### Directions for this task
Find the word "tous" in the listing below. Copy every line that has it.

### Dataset records
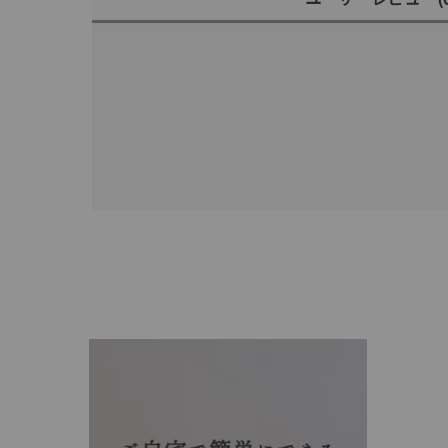
人気検索キーワード
#ペア
ブランド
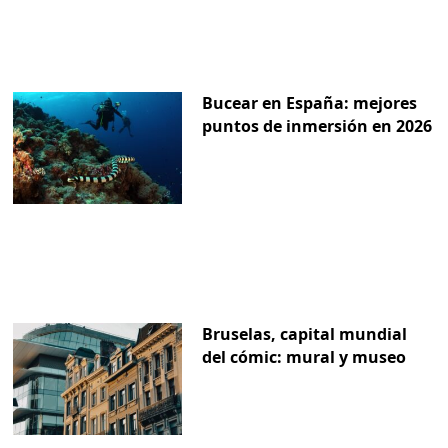
Bucear en España: mejores
puntos de inmersión en 2026
Bruselas, capital mundial
del cómic: mural y museo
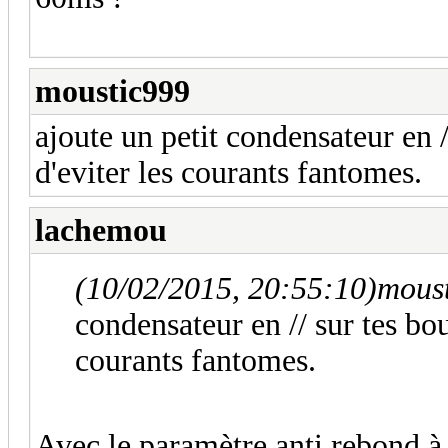
moustic999
ajoute un petit condensateur en /
d'eviter les courants fantomes.
lachemou
(10/02/2015, 20:55:10)
moust
condensateur en // sur tes bou
courants fantomes.
Avec le paramètre anti rebond à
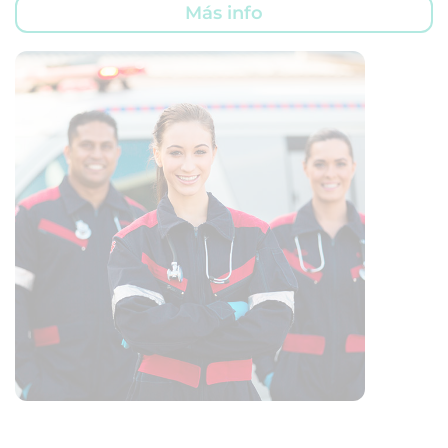
Más info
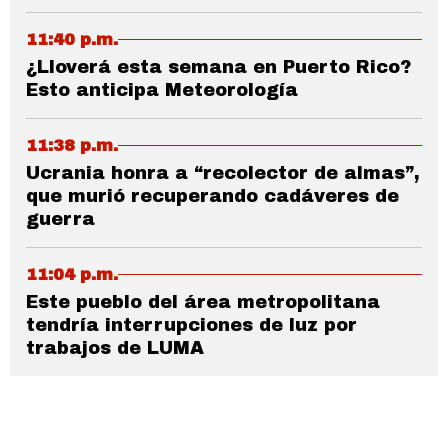
11:40 p.m.
¿Lloverá esta semana en Puerto Rico?
Esto anticipa Meteorología
11:38 p.m.
Ucrania honra a “recolector de almas”,
que murió recuperando cadáveres de
guerra
11:04 p.m.
Este pueblo del área metropolitana
tendría interrupciones de luz por
trabajos de LUMA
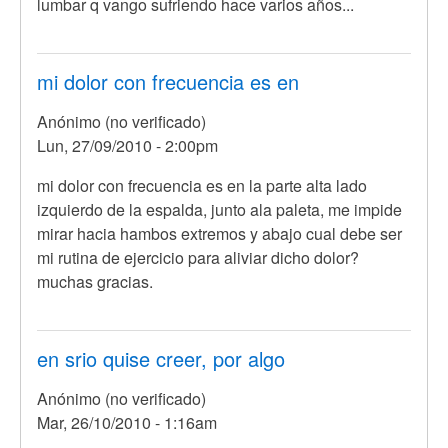
lumbar q vango sufriendo hace varios años...
mi dolor con frecuencia es en
Anónimo (no verificado)
Lun, 27/09/2010 - 2:00pm
mi dolor con frecuencia es en la parte alta lado
izquierdo de la espalda, junto ala paleta, me impide
mirar hacia hambos extremos y abajo cual debe ser
mi rutina de ejercicio para aliviar dicho dolor?
muchas gracias.
en srio quise creer, por algo
Anónimo (no verificado)
Mar, 26/10/2010 - 1:16am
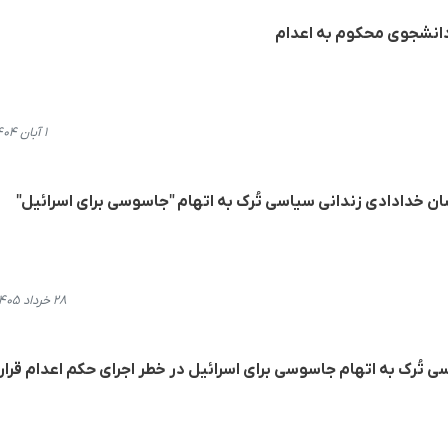
دانشجوی محکوم به اعدام
۱ آبان ۱۴۰۴، ۱۶:۰۹
ان خدادادی زندانی سیاسی تُرک به اتهام "جاسوسی برای اسرائیل"
۲۸ خرداد ۱۴۰۵، ۱۹:۴۳
 تُرک به اتهام جاسوسی برای اسرائیل در خطر اجرای حکم اعدام قرار 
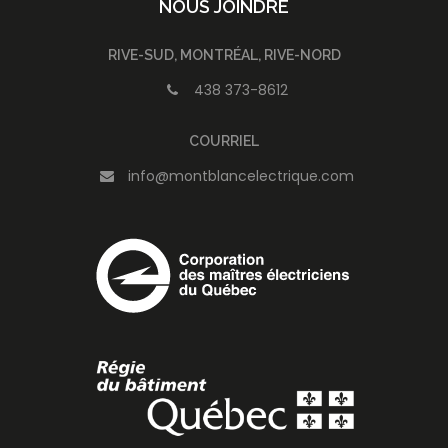
NOUS JOINDRE
RIVE-SUD, MONTRÉAL, RIVE-NORD
438 373-8612
COURRIEL
info@montblancelectrique.com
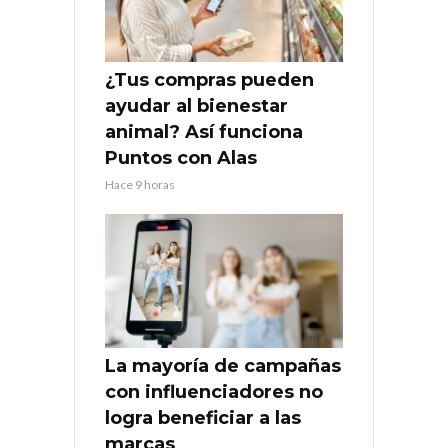
¿Tus compras pueden
ayudar al bienestar
animal? Así funciona
Puntos con Alas
Hace 9 horas
La mayoría de campañas
con influenciadores no
logra beneficiar a las
marcas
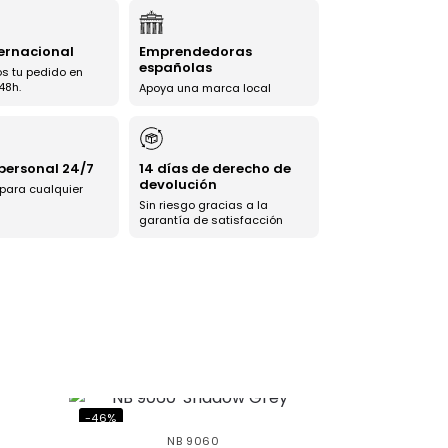
ternacional
Emprendedoras
españolas
s tu pedido en
48h.
Apoya una marca local
 personal 24/7
14 días de derecho de
devolución
 para cualquier
Sin riesgo gracias a la
garantía de satisfacción
-46%
NB 9060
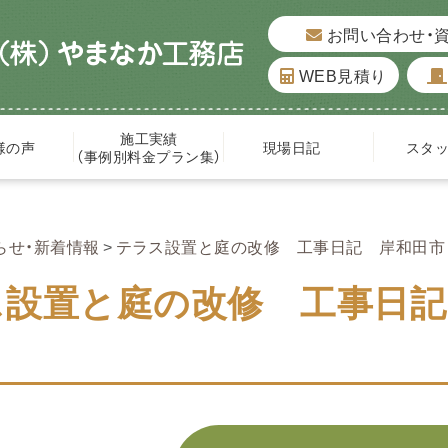
お問い合わせ・
WEB見積り
施工実績
様の声
現場日記
スタ
（事例別料金プラン集）
らせ・新着情報
テラス設置と庭の改修 工事日記 岸和田市 No
設置と庭の改修 工事日記 岸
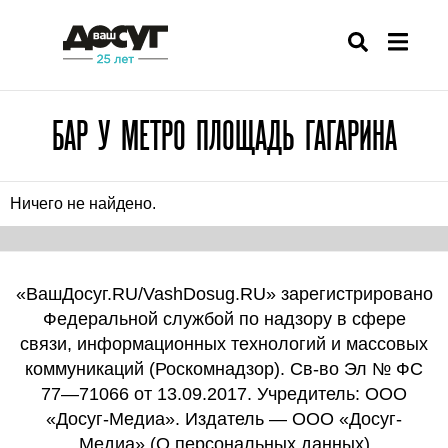
БАР У МЕТРО ПЛОЩАДЬ ГАГАРИНА
Ничего не найдено.
«ВашДосуг.RU/VashDosug.RU» зарегистрировано
Федеральной службой по надзору в сфере
связи, информационных технологий и массовых
коммуникаций (Роскомнадзор). Св-во Эл № ФС
77—71066 от 13.09.2017. Учредитель: ООО
«Досуг-Медиа». Издатель — ООО «Досуг-
Медиа» (
О персональных данных
)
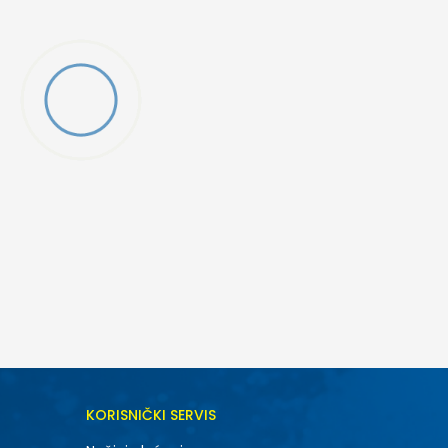
DODAJ U KORPU
KORISNIČKI SERVIS
7Y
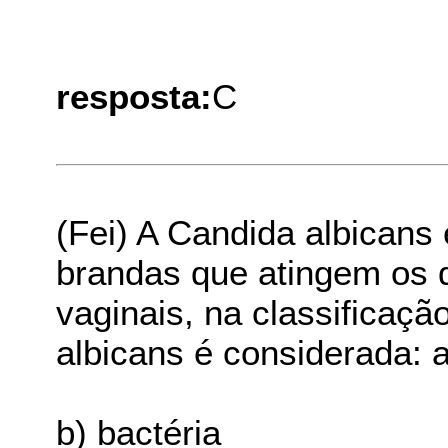
resposta:
C
(Fei) A Candida albicans
brandas que atingem os 
vaginais, na classificaçã
albicans é considerada: a
b) bactéria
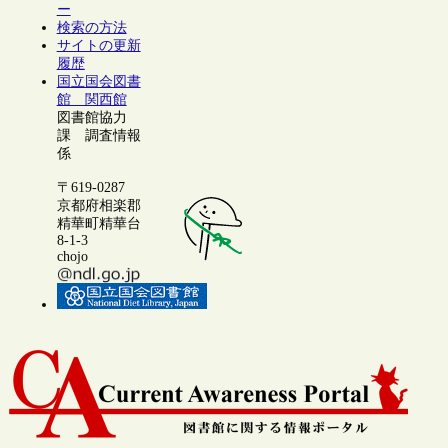
ー
検索の方法
サイトの更新
履歴
国立国会図書
館 関西館
図書館協力
課 調査情報
係
〒619-0287
京都府相楽郡
精華町精華台
8-1-3
chojo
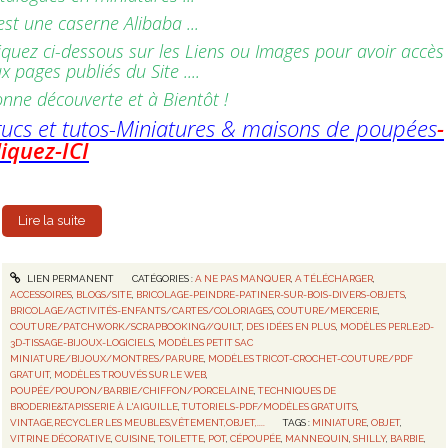
est une caserne Alibaba ...
iquez ci-dessous sur les Liens ou Images pour avoir accès
x pages publiés du Site ....
nne découverte et à Bientôt !
rucs et tutos-Miniatures & maisons de poupées
-
liquez-ICI
Lire la suite
LIEN PERMANENT
CATÉGORIES :
A NE PAS MANQUER
,
A TÉLÉCHARGER
,
ACCESSOIRES
,
BLOGS/SITE
,
BRICOLAGE-PEINDRE-PATINER-SUR-BOIS-DIVERS-OBJETS
,
BRICOLAGE/ACTIVITÉS-ENFANTS/CARTES/COLORIAGES
,
COUTURE/MERCERIE
,
COUTURE/PATCHWORK/SCRAPBOOKING//QUILT
,
DES IDÉES EN PLUS
,
MODÈLES PERLE2D-
3D-TISSAGE-BIJOUX-LOGICIELS
,
MODÈLES PETIT SAC
MINIATURE/BIJOUX/MONTRES/PARURE
,
MODÈLES TRICOT-CROCHET-COUTURE/PDF
GRATUIT
,
MODÈLES TROUVÉS SUR LE WEB
,
POUPÉE/POUPON/BARBIE/CHIFFON/PORCELAINE
,
TECHNIQUES DE
BRODERIE&TAPISSERIE À L'AIGUILLE
,
TUTORIELS-PDF/MODÈLES GRATUITS
,
VINTAGE,RECYCLER LES MEUBLES,VÊTEMENT,OBJET,....
TAGS :
MINIATURE
,
OBJET
,
VITRINE DÉCORATIVE
,
CUISINE
,
TOILETTE
,
POT
,
CÉPOUPÉE
,
MANNEQUIN
,
SHILLY
,
BARBIE
,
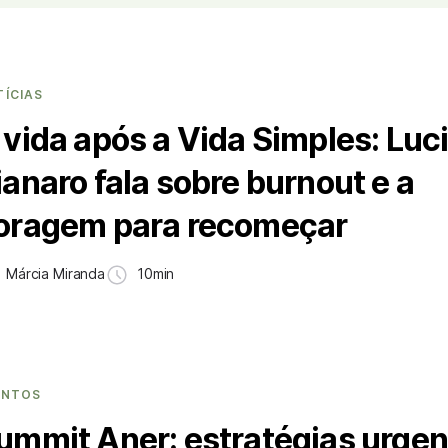
TÍCIAS
 vida após a Vida Simples: Luc
ianaro fala sobre burnout e a
oragem para recomeçar
Márcia Miranda
10min
ENTOS
ummit Aner: estratégias urge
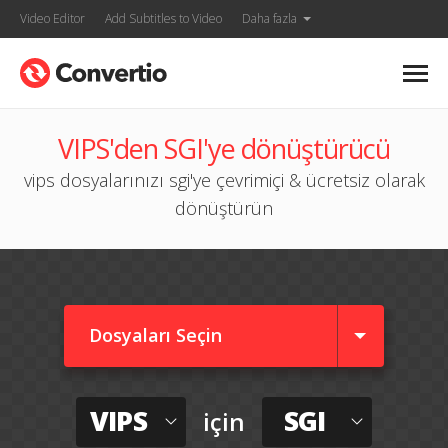
Video Editor
Add Subtitles to Video
Daha fazla
VIPS'den SGI'ye dönüştürücü
vips dosyalarınızı sgi'ye çevrimiçi & ücretsiz olarak
dönüştürün
Dosyaları Seçin
VIPS
SGI
için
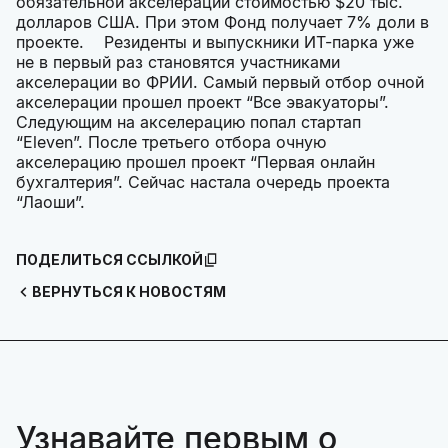
обязательной акселерации стоимостью $20 тыс.
долларов США. При этом Фонд получает 7% доли в
проекте. Резиденты и выпускники ИТ-парка уже
не в первый раз становятся участниками
акселерации во ФРИИ. Самый первый отбор очной
акселерации прошел проект “Все эвакуаторы”.
Следующим на акселерацию попал стартап
“Eleven”. После третьего отбора очную
акселерацию прошел проект “Первая онлайн
бухгалтерия”. Сейчас настала очередь проекта
“Лаоши”.
ПОДЕЛИТЬСЯ ССЫЛКОЙ
ВЕРНУТЬСЯ К НОВОСТЯМ
Узнавайте первым о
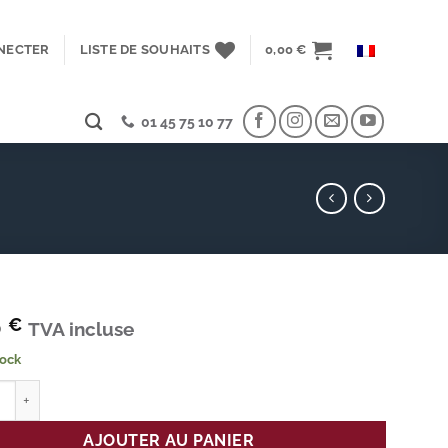
NECTER
LISTE DE SOUHAITS
0,00
€
01 45 75 10 77
0
€
TVA incluse
tock
é de Lacets gris clair
AJOUTER AU PANIER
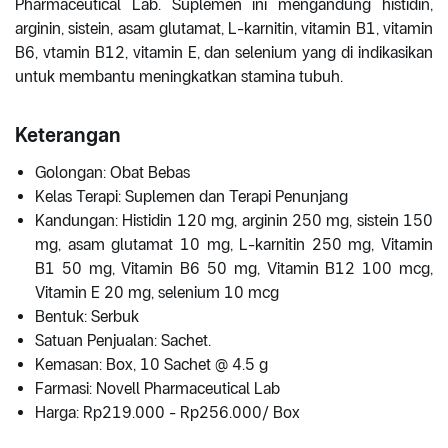
Pharmaceutical Lab. Suplemen ini mengandung histidin,
arginin, sistein, asam glutamat, L-karnitin, vitamin B1, vitamin
B6, vtamin B12, vitamin E, dan selenium yang di indikasikan
untuk membantu meningkatkan stamina tubuh.
Keterangan
Golongan: Obat Bebas
Kelas Terapi: Suplemen dan Terapi Penunjang
Kandungan: Histidin 120 mg, arginin 250 mg, sistein 150
mg, asam glutamat 10 mg, L-karnitin 250 mg, Vitamin
B1 50 mg, Vitamin B6 50 mg, Vitamin B12 100 mcg,
Vitamin E 20 mg, selenium 10 mcg
Bentuk: Serbuk
Satuan Penjualan: Sachet.
Kemasan: Box, 10 Sachet @ 4.5 g
Farmasi: Novell Pharmaceutical Lab
Harga: Rp219.000 - Rp256.000/ Box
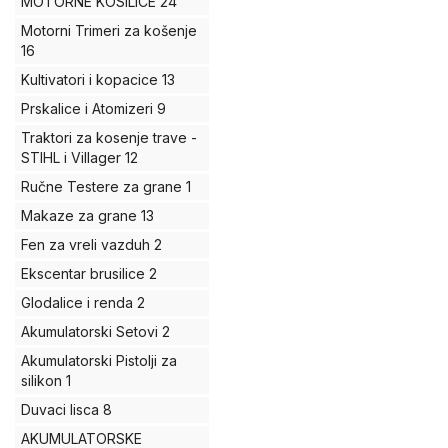
MOTORNE KOSILICE
24
Motorni Trimeri za košenje
16
Kultivatori i kopacice
13
Prskalice i Atomizeri
9
Traktori za kosenje trave -
STIHL i Villager
12
Ručne Testere za grane
1
Makaze za grane
13
Fen za vreli vazduh
2
Ekscentar brusilice
2
Glodalice i renda
2
Akumulatorski Setovi
2
Akumulatorski Pistolji za
silikon
1
Duvaci lisca
8
AKUMULATORSKE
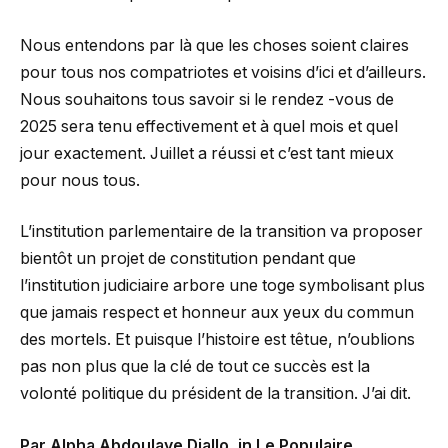
Nous entendons par là que les choses soient claires
pour tous nos compatriotes et voisins d’ici et d’ailleurs.
Nous souhaitons tous savoir si le rendez -vous de
2025 sera tenu effectivement et à quel mois et quel
jour exactement. Juillet a réussi et c’est tant mieux
pour nous tous.
L’institution parlementaire de la transition va proposer
bientôt un projet de constitution pendant que
l’institution judiciaire arbore une toge symbolisant plus
que jamais respect et honneur aux yeux du commun
des mortels. Et puisque l’histoire est têtue, n’oublions
pas non plus que la clé de tout ce succès est la
volonté politique du président de la transition. J’ai dit.
Par Alpha Abdoulaye Diallo, in Le Populaire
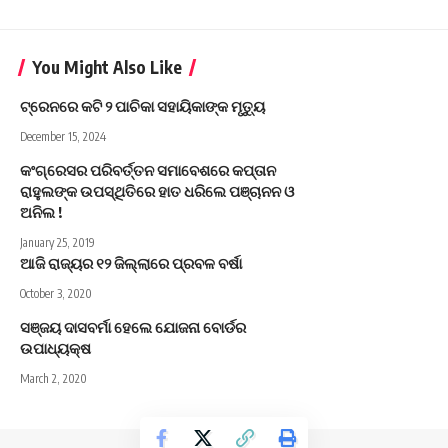
You Might Also Like
ଟ୍ରେନରେ କଟି ୨ ପାଚିକା ସହାୟିକାଙ୍କ ମୃତ୍ୟୁ
December 15, 2024
କଂଗ୍ରେସର ପରିବର୍ତ୍ତନ ସମାବେଶରେ କପ୍ତାନ
ରାହୁଲଙ୍କ ଉପସ୍ଥିତିରେ ହାତ ଧରିଲେ ପଞ୍ଚାନନ ଓ
ଅନିଲ !
January 25, 2019
ଆଜି ରାଜ୍ୟର ୧୨ ଜିଲ୍ଲାରେ ପ୍ରବଳ ବର୍ଷା
October 3, 2020
ସଞ୍ଜୟ ଦାସବର୍ମା ହେଲେ ଯୋଜନା ବୋର୍ଡର
ଉପାଧ୍ୟକ୍ଷ
March 2, 2020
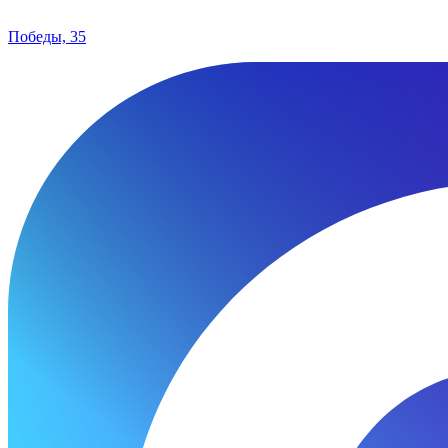
Победы, 35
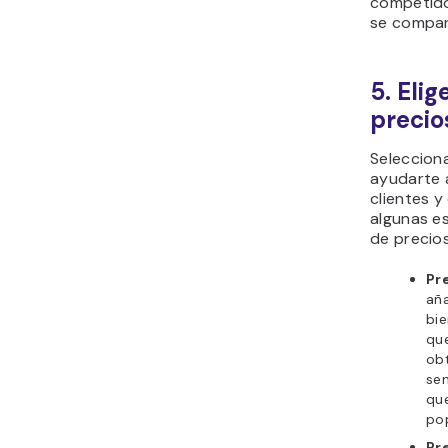
competido
se compar
5. Eli
precio
Seleccion
ayudarte a
clientes y
algunas es
de precios
Pr
aña
bie
que
ob
sen
que
po
Pr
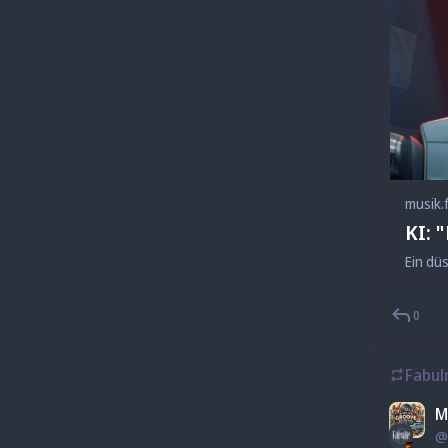
musik.
KI: 
0
Fabul
M
@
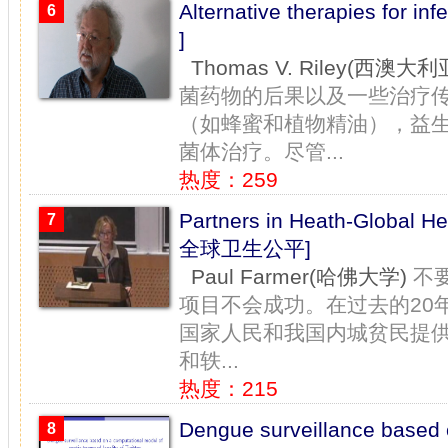
Alternative therapies fo
6
]
Thomas V. Riley(西澳大
菌药物的后果以及一些治疗
（如蜂蜜和植物精油），益
菌体治疗。尽管...
热度：259
Partners in Heath-Globa
7
全球卫生公平]
Paul Farmer(哈佛大学)
不要
项目不会成功。在过去的20
国家人民和我国内城贫民提
和轶...
热度：215
Dengue surveillance based 
8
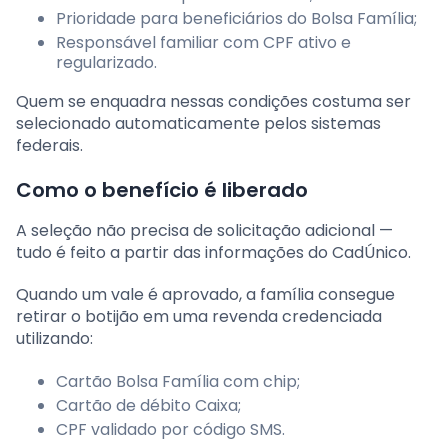
Prioridade para beneficiários do Bolsa Família;
Responsável familiar com CPF ativo e
regularizado.
Quem se enquadra nessas condições costuma ser
selecionado automaticamente pelos sistemas
federais.
Como o benefício é liberado
A seleção não precisa de solicitação adicional —
tudo é feito a partir das informações do CadÚnico.
Quando um vale é aprovado, a família consegue
retirar o botijão em uma revenda credenciada
utilizando:
Cartão Bolsa Família com chip;
Cartão de débito Caixa;
CPF validado por código SMS.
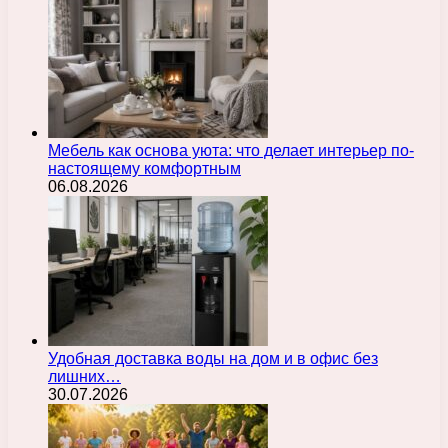
Мебель как основа уюта: что делает интерьер по-
настоящему комфортным
06.08.2026
Удобная доставка воды на дом и в офис без
лишних…
30.07.2026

### Task answer
pour tous nos compatriotes et voisins d’ici et d’ailleurs.
Nous souhaitons tous savoir si le rendez -vous de
pour nous tous.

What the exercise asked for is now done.